09.01.2014 Data Ingestion and Publication

Data Publication

Description of first implementation:

OAI-PMH publishing is based on data returned by collection browsing (testing approach), via an ASL component.

Planned approach implementation:

OAI-PMH "resources" (i.e. datasets) are mapped to search queries that are served by the OAI-PMH protocol provider at ASL level.
Search is used in order to be able to expose all available indexed sources in a mixed manner, do being restricted on single source and is a different way of providing data instead of presenting them. (as mentioned, the browsing capability of search is currently being used).
- The brows approach A query construction It will also be automatically constructed by exploiting browsing capability. Also mapping sets to queries.
An end-point providing information of all data sets exposed by a scope is provided as an ASL HTTP component.
Metadata are mapped into DC format appropriate for OAI-PMH publishing:
- Custom schema is currently being used, intend to xslt transform each different schema to dc schema, in order to have OAI-PMH compliance.
- Transformations of hosted schemas into DC-lite are considered to be provided as XSLTs at the time of the configuration of the service.

Notes:

Suggestions (by Leonardo C.):

Provide a UI (portlet) for configuring the service (OAI-PMH resource name, search query definition, transformation to DC-Lite).
Use an approach similar to simplified field mapping index resources, for creating the DC-Lite required schema of OAI-PMH Protocol. Additionally use the "common presentation fields" for deriving the DC-Lite record, so that it is homogeneous across all schemas.
We should follow the general approach of having as many standards as possible supported so that we can maximize adoption, yet OAI-ORE is not a priority.

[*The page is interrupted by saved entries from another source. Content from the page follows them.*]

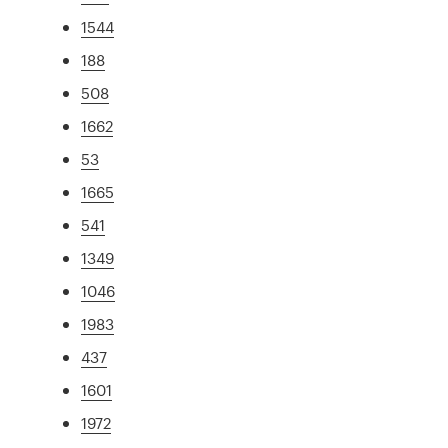
1544
188
508
1662
53
1665
541
1349
1046
1983
437
1601
1972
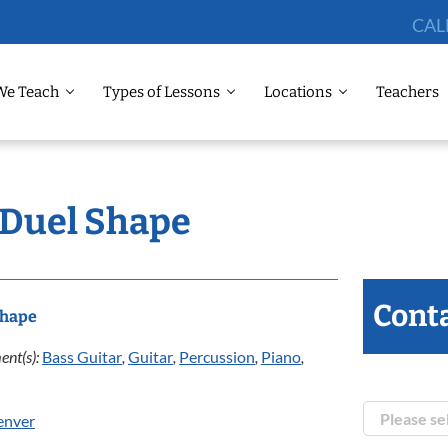
CAL
We Teach
Types of Lessons
Locations
Teachers
: Duel Shape
Conta
Shape
ent(s):
Bass Guitar
,
Guitar
,
Percussion
,
Piano
,
enver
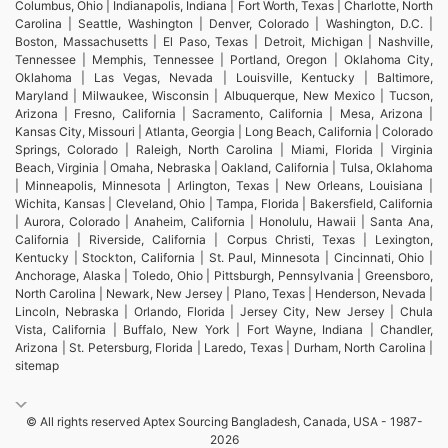
Columbus, Ohio | Indianapolis, Indiana | Fort Worth, Texas | Charlotte, North
Carolina | Seattle, Washington | Denver, Colorado | Washington, D.C. |
Boston, Massachusetts | El Paso, Texas | Detroit, Michigan | Nashville,
Tennessee | Memphis, Tennessee | Portland, Oregon | Oklahoma City,
Oklahoma | Las Vegas, Nevada | Louisville, Kentucky | Baltimore,
Maryland | Milwaukee, Wisconsin | Albuquerque, New Mexico | Tucson,
Arizona | Fresno, California | Sacramento, California | Mesa, Arizona |
Kansas City, Missouri | Atlanta, Georgia | Long Beach, California | Colorado
Springs, Colorado | Raleigh, North Carolina | Miami, Florida | Virginia
Beach, Virginia | Omaha, Nebraska | Oakland, California | Tulsa, Oklahoma
| Minneapolis, Minnesota | Arlington, Texas | New Orleans, Louisiana |
Wichita, Kansas | Cleveland, Ohio | Tampa, Florida | Bakersfield, California
| Aurora, Colorado | Anaheim, California | Honolulu, Hawaii | Santa Ana,
California | Riverside, California | Corpus Christi, Texas | Lexington,
Kentucky | Stockton, California | St. Paul, Minnesota | Cincinnati, Ohio |
Anchorage, Alaska | Toledo, Ohio | Pittsburgh, Pennsylvania | Greensboro,
North Carolina | Newark, New Jersey | Plano, Texas | Henderson, Nevada |
Lincoln, Nebraska | Orlando, Florida | Jersey City, New Jersey | Chula
Vista, California | Buffalo, New York | Fort Wayne, Indiana | Chandler,
Arizona | St. Petersburg, Florida | Laredo, Texas | Durham, North Carolina |
sitemap
© All rights reserved Aptex Sourcing Bangladesh, Canada, USA - 1987-
2026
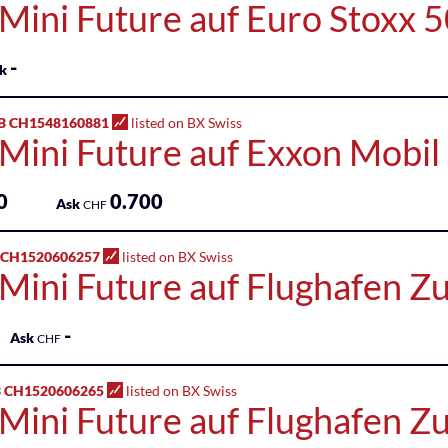
 Mini Future auf Euro Stoxx 
-
k
B CH1548160881
listed on BX Swiss
 Mini Future auf Exxon Mobil
0
0.700
Ask
CHF
 CH1520606257
listed on BX Swiss
 Mini Future auf Flughafen Z
-
Ask
CHF
 CH1520606265
listed on BX Swiss
 Mini Future auf Flughafen Z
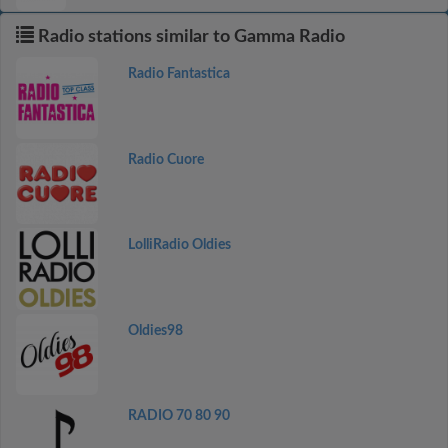
Radio stations similar to Gamma Radio
Radio Fantastica
Radio Cuore
LolliRadio Oldies
Oldies98
RADIO 70 80 90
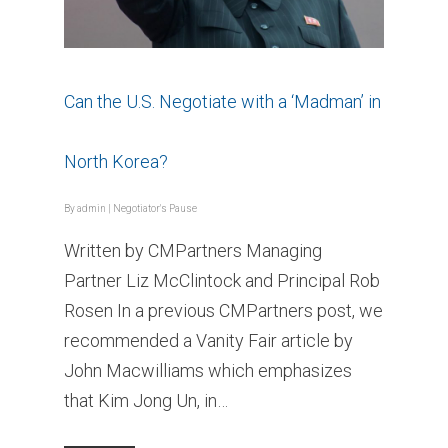
Can the U.S. Negotiate with a ‘Madman’ in
North Korea?
By
admin
|
Negotiator's Pause
Written by CMPartners Managing
Partner Liz McClintock and Principal Rob
Rosen In a previous CMPartners post, we
recommended a Vanity Fair article by
John Macwilliams which emphasizes
that Kim Jong Un, in…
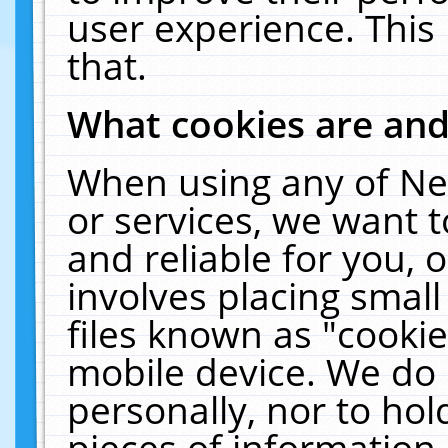
user experience. This
that.
What cookies are an
When using any of Ne
or services, we want 
and reliable for you,
involves placing smal
files known as "cooki
mobile device. We do 
personally, nor to ho
pieces of information 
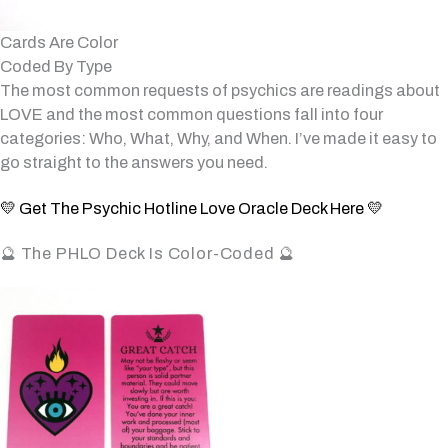
Cards Are Color
Coded By Type
The most common requests of psychics are readings about
LOVE and the most common questions fall into four
categories: Who, What, Why, and When. I’ve made it easy to
go straight to the answers you need.
💛 Get The Psychic Hotline Love Oracle Deck Here 💛
🔮 The PHLO Deck Is Color-Coded 🔮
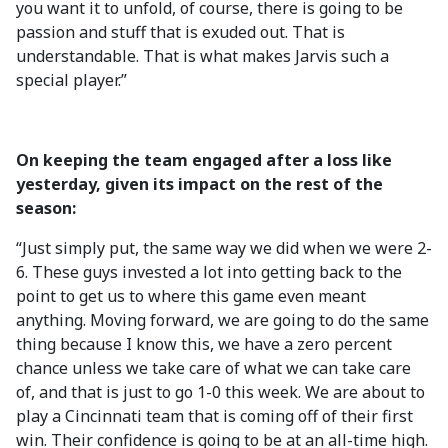
you want it to unfold, of course, there is going to be
passion and stuff that is exuded out. That is
understandable. That is what makes Jarvis such a
special player.”
On keeping the team engaged after a loss like
yesterday, given its impact on the rest of the
season:
“Just simply put, the same way we did when we were 2-
6. These guys invested a lot into getting back to the
point to get us to where this game even meant
anything. Moving forward, we are going to do the same
thing because I know this, we have a zero percent
chance unless we take care of what we can take care
of, and that is just to go 1-0 this week. We are about to
play a Cincinnati team that is coming off of their first
win. Their confidence is going to be at an all-time high.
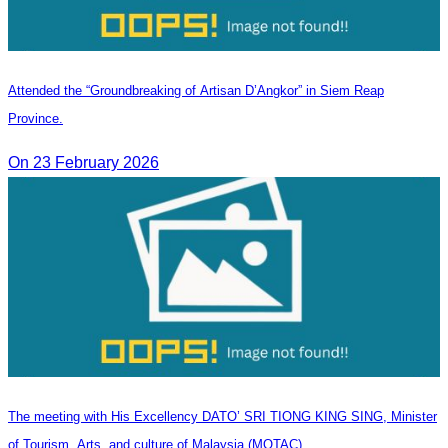
Attended the “Groundbreaking of Artisan D’Angkor” in Siem Reap
Province.
On 23 February 2026
The meeting with His Excellency DATO’ SRI TIONG KING SING, Minister
of Tourism, Arts, and culture of Malaysia (MOTAC).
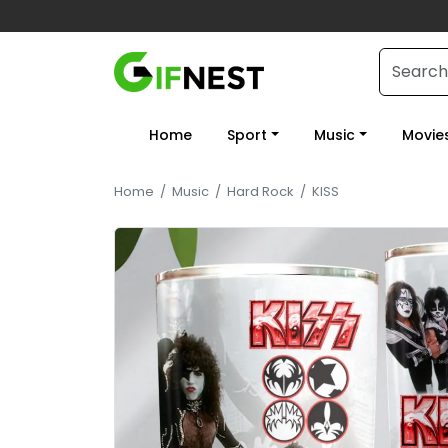
Home
Sport
Music
Movie
Home
/
Music
/
Hard Rock
/
KISS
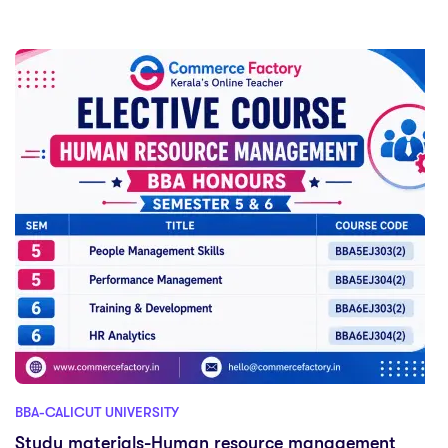
BBA-CALICUT UNIVERSITY
Study materials-Human resource management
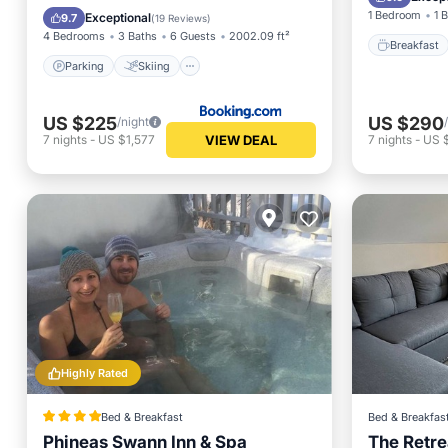
Balcony/Terrace
Air Conditioner
1 Bedroom
1 
Exceptional
9.7
(
19 Reviews
)
4 Bedrooms
3 Baths
6 Guests
2002.09 ft²
Breakfast
Parking
Skiing
US $225
US $290
/night
VIEW DEAL
7
nights
-
US $1,577
7
nights
-
US 
Highly Rated
Bed & Breakfast
Bed & Breakfas
Phineas Swann Inn & Spa
The Retre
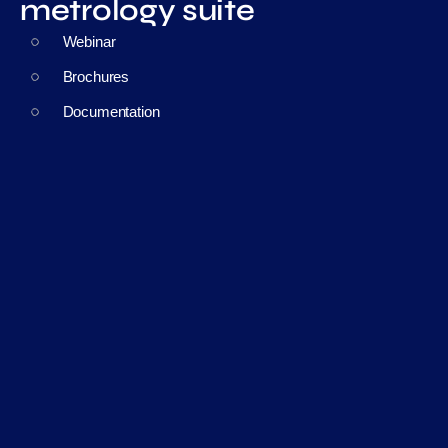
metrology suite
Webinar
Brochures
Documentation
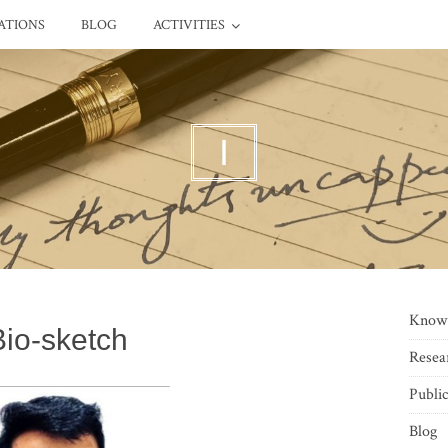
ATIONS
BLOG
ACTIVITIES
I
Know
Bio-sketch
Resea
Public
Blog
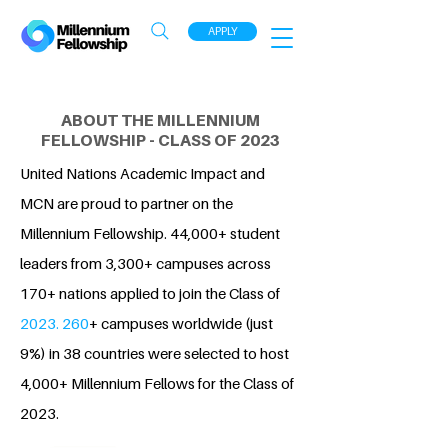
APPLY
ABOUT THE MILLENNIUM
FELLOWSHIP - CLASS OF 2023
United Nations Academic Impact and
MCN are proud to partner on the
Millennium Fellowship. 44,000+ student
leaders from 3,300+ campuses across
170+ nations applied to join the Class of
2023. 260
+ campuses worldwide (just
9%) in 38 countries were selected to host
4,000+ Millennium Fellows for the Class of
2023.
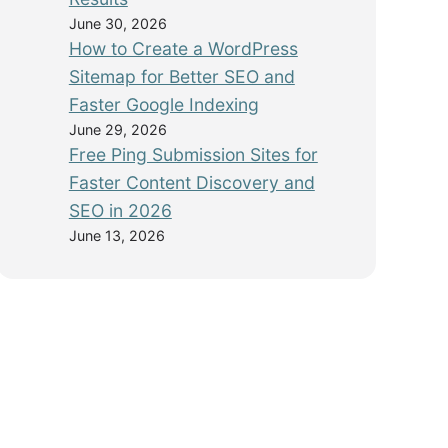
June 30, 2026
How to Create a WordPress
Sitemap for Better SEO and
Faster Google Indexing
June 29, 2026
Free Ping Submission Sites for
Faster Content Discovery and
SEO in 2026
June 13, 2026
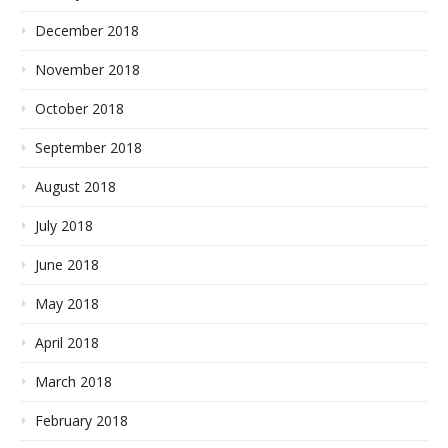
December 2018
November 2018
October 2018
September 2018
August 2018
July 2018
June 2018
May 2018
April 2018
March 2018
February 2018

Decisions / Concerns / Highlights:

A configuration UI must be provided along side the service components.
The "search query" approach will be followed as it allows more complex views of the harvested / hosted metadata to be served by the system.
The only blocking issue being that perhaps the "presentation" fields are too few to give any valuable DC-Lite record.
OAI-ORE is not a major priority, so it will be considered after OAI-PMH is completed.
Different sets to be published must be identified.
Implementation phase will take place at least until March. Sooner if possible depending on other concurrent activities.

Description:
- Intention to be capable of indexing various data sources. A number of plugins will be implemented that retrieve data from sources, provide data with xml representation. Forward data to gDTS for transformation and feed to index.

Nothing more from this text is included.